Please give again, word for word, each line that falls between the line with "Drapeaux du monde" and the end of the data, inclusive.

### PROVIDED INFORMATION
==========

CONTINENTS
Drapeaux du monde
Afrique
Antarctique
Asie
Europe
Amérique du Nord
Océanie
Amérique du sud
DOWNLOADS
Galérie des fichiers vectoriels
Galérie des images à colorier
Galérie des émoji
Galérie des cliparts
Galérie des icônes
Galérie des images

==========

### EXERCISE SOLUTION
Drapeaux du monde
Afrique
Antarctique
Asie
Europe
Amérique du Nord
Océanie
Amérique du sud
DOWNLOADS
Galérie des fichiers vectoriels
Galérie des images à colorier
Galérie des émoji
Galérie des cliparts
Galérie des icônes
Galérie des images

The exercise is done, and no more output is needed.